Before you throw this letter in the wastebasket, read it again and then wire me to come to Cincinnati, so I can tell you more about this plan, and what it will do for you and your company.
The one thought always uppermost in mind – How can I undersell the other fellow? How can I beat the other fellow? How can I make my company more money? The answer is very simple – by keeping overhead down, and only by keeping overhead down can I beat the other fellow.
What is your verdict?
The verdict was “no.” Cullen was told that Kroger’s CEO had no time for him. He reportedly then offered his idea to the A&P, which also turned a deaf ear.
Michael Cullen had to give up on his present and former employers, but not on his idea. He returned to Jamaica, Queens, New York City, where he raised the money and opened the first King Kullen Grocery Company store in August, 1930 at 171st Street and Jamaica Avenue. Unprecedented bold newspaper ads and signs on the building read “King Kullen, the world’s greatest price wrecker – how does he do it?” Incredibly, his store was open evenings. The world’s first true supermarket was born. Customers mobbed the store while competitors dreaded seeing the prices he advertised. He built more stores, of larger sizes, reusing older buildings like former garages. By 1935 he had 15 stores. In 1936 he died at age 52 after an appendix operation, his friends saying he worked himself to death.
But Michael Cullen left his mark on the world. By 1937 the major chains had seen the light, and began closing up their little corner stores and replacing them with larger stores along the lines suggested by Cullen. By the start of World War II, A&P alone had opened 200 of the new concept stores. By 1946 A&P had entered new cities and doubled its sales, but only operated one-third as many stores as they had in 1930. Kroger went from a high of 5,575 stores in 1929 to 1,400 in the late 1950s, but total sales were almost six times as great. Smaller organizations like Ralph’s in Southern California and Weingarten’s in Houston also led the way in supermarket innovations, the latter having the first two-tier shopping basket on wheels. While the new concept carried more products and offered greater convenience than the grocery stores of old, the biggest benefit to consumers was in pricing. By lowering overhead and spending less on payroll and real estate relative to sales, the supermarket invention allowed food prices to drop between 8% and 15% across the nation. It was like putting money in people’s pockets, and it allowed everyone to eat better, to have more choice.

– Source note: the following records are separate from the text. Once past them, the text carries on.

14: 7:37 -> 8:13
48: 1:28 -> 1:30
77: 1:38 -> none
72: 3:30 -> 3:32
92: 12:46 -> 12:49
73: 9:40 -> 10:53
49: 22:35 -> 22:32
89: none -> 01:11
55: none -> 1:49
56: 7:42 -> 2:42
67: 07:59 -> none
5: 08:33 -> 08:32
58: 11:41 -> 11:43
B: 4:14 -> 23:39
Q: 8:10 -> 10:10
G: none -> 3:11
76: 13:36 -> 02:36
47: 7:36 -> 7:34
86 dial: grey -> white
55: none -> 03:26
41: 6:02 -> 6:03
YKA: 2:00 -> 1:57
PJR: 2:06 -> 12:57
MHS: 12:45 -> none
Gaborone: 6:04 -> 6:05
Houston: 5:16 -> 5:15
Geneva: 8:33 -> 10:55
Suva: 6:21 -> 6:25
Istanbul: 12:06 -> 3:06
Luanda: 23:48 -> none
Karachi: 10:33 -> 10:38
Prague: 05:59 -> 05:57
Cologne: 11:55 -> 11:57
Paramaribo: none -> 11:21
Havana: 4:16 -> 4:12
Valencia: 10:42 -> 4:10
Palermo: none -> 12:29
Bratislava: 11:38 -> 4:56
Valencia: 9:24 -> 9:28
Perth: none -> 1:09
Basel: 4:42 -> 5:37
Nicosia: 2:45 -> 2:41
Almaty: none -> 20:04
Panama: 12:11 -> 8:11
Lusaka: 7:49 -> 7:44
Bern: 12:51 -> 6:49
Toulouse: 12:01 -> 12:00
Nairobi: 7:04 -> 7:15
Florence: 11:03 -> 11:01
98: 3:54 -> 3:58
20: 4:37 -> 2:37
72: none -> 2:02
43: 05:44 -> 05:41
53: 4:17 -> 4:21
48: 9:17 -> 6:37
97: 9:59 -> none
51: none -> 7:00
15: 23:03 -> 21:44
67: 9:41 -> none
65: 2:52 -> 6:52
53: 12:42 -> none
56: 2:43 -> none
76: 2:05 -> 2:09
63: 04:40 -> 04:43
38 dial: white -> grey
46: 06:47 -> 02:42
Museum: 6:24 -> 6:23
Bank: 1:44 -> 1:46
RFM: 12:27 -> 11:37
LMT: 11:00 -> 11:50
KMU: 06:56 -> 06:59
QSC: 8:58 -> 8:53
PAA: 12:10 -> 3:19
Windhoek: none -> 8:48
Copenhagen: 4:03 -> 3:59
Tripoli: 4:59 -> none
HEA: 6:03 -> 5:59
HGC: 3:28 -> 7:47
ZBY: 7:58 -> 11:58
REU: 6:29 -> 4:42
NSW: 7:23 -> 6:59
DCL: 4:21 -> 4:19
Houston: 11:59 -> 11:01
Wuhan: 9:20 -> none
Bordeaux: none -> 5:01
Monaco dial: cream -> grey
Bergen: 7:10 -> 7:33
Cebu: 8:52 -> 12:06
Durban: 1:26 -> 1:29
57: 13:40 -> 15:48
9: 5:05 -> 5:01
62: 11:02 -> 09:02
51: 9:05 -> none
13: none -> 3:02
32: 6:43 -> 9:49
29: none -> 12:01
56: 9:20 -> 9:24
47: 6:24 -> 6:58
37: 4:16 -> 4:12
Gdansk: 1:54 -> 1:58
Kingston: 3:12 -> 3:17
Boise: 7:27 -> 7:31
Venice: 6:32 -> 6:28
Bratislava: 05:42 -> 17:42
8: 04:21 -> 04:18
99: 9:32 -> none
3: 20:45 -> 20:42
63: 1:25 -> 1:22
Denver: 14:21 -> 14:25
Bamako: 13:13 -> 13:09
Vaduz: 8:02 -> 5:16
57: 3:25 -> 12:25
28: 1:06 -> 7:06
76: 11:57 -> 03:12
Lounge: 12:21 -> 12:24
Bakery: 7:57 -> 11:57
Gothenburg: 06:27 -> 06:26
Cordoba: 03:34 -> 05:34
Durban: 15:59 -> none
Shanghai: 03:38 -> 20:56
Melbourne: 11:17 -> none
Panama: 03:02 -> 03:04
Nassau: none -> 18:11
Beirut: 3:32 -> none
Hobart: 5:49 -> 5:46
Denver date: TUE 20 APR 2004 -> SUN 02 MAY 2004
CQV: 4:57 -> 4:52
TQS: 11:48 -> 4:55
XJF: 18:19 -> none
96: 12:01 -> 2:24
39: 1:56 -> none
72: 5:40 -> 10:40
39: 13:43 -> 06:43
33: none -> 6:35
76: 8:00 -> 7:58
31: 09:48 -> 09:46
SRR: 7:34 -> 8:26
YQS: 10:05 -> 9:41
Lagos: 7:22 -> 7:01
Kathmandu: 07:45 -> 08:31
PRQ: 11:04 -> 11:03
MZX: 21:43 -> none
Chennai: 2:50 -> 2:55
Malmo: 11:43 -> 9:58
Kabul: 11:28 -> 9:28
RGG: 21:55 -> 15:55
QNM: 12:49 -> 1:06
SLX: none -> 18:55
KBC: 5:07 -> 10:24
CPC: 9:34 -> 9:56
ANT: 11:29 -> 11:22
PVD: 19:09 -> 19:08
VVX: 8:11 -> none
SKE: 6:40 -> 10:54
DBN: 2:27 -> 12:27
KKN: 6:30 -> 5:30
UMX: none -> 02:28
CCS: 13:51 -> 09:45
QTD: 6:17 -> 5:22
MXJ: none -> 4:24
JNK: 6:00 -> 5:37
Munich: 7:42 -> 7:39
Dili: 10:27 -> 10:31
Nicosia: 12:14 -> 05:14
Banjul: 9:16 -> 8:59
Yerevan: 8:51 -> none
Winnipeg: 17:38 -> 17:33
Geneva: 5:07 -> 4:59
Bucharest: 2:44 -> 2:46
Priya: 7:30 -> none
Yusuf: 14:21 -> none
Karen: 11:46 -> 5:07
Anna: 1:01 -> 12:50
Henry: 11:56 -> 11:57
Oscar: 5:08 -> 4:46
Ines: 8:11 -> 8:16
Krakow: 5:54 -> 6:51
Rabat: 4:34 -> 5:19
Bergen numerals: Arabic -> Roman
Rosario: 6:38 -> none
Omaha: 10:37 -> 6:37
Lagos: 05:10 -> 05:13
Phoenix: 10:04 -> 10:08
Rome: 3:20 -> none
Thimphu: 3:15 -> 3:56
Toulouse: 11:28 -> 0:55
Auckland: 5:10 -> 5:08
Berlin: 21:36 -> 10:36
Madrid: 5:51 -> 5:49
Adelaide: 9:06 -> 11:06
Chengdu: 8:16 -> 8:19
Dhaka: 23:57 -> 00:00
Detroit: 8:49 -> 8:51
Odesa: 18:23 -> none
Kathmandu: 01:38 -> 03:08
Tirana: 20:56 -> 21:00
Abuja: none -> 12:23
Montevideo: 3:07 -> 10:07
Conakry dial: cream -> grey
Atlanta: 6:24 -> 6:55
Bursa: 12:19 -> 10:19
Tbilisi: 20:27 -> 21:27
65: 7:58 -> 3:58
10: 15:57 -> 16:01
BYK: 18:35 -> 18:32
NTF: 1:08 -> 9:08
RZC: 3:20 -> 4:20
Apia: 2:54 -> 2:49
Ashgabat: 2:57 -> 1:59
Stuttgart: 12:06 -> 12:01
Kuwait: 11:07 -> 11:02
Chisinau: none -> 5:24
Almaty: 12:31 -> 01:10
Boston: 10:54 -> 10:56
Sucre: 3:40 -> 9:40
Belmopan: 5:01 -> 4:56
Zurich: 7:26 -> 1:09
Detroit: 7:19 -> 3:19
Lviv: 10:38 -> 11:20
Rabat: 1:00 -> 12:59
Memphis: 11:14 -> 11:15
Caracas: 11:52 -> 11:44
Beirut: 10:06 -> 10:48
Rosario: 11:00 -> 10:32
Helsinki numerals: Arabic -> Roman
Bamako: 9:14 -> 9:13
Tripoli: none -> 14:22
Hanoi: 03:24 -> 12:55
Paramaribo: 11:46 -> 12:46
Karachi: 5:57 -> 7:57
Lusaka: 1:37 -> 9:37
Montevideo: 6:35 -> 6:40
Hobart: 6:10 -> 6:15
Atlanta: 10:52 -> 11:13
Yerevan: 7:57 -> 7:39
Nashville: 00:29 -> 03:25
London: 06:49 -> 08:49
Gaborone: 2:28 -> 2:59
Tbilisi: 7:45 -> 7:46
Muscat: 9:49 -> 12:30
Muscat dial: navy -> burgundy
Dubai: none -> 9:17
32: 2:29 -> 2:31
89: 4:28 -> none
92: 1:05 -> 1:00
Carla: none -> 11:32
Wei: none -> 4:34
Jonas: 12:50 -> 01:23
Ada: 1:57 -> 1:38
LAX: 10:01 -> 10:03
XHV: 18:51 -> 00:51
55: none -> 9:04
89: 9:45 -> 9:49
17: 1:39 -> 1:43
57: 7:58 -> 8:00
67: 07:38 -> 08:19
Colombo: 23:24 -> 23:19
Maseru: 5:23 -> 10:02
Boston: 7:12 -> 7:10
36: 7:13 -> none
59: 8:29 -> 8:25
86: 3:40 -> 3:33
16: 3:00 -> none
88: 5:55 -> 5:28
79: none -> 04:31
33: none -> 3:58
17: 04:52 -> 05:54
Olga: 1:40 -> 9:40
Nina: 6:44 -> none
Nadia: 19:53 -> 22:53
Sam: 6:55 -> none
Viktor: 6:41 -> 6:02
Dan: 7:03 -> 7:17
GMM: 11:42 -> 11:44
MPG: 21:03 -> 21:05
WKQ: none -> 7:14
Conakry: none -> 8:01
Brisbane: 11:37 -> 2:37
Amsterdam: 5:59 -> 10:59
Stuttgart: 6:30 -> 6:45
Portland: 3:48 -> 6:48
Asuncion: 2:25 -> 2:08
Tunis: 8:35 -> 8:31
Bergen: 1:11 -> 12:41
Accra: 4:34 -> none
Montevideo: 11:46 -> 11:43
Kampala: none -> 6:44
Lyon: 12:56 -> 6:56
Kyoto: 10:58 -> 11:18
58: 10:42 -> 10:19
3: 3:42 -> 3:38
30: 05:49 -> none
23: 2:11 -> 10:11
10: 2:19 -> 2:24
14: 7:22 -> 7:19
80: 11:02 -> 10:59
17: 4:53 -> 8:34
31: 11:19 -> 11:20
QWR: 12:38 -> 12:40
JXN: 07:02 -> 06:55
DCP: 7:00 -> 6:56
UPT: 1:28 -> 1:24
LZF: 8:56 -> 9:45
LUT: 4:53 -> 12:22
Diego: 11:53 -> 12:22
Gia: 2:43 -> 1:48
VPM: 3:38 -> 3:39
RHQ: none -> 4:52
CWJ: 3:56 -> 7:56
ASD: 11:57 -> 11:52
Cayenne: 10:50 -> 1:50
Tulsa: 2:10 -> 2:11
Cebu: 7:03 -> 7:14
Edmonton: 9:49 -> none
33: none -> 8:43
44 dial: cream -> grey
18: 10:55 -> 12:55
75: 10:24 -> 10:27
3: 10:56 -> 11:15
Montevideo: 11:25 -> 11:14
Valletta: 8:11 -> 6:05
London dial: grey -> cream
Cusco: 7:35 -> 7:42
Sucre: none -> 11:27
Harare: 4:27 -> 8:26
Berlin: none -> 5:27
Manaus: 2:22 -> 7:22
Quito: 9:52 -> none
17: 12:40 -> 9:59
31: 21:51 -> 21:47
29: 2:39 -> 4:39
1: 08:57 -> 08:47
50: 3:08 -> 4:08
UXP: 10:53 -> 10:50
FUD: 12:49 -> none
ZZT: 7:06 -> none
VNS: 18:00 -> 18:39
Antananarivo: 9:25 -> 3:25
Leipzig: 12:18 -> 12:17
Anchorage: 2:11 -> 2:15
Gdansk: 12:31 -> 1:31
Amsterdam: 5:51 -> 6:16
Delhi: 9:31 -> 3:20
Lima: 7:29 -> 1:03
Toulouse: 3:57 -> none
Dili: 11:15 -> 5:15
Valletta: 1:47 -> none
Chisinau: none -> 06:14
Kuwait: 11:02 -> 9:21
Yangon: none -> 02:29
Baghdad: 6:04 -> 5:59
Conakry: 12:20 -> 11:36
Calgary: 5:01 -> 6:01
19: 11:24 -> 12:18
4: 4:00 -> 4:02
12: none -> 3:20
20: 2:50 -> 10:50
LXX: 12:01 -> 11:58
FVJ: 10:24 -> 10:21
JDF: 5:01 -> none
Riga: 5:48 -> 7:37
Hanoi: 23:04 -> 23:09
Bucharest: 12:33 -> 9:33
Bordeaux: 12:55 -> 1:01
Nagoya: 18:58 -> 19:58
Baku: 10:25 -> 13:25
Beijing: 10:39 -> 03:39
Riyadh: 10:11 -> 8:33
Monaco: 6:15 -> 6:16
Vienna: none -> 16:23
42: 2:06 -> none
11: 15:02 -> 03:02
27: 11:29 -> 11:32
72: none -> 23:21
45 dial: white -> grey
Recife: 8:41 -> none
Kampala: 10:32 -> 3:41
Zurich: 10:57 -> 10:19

The invention of the modern supermarket spread to every nook of America and to other continents and countries. Today’s global hypermarkets operated by companies like Carrefour and TESCO, and the supercenters that cover America under the Wal-mart and Target banners are descendants of this invention. The size and product mix of the supermarket continues to evolve into the 21st century, but they are all children of the crazy idea of one man, King Kullen, one of America’s unsung entrepreneurial heroes.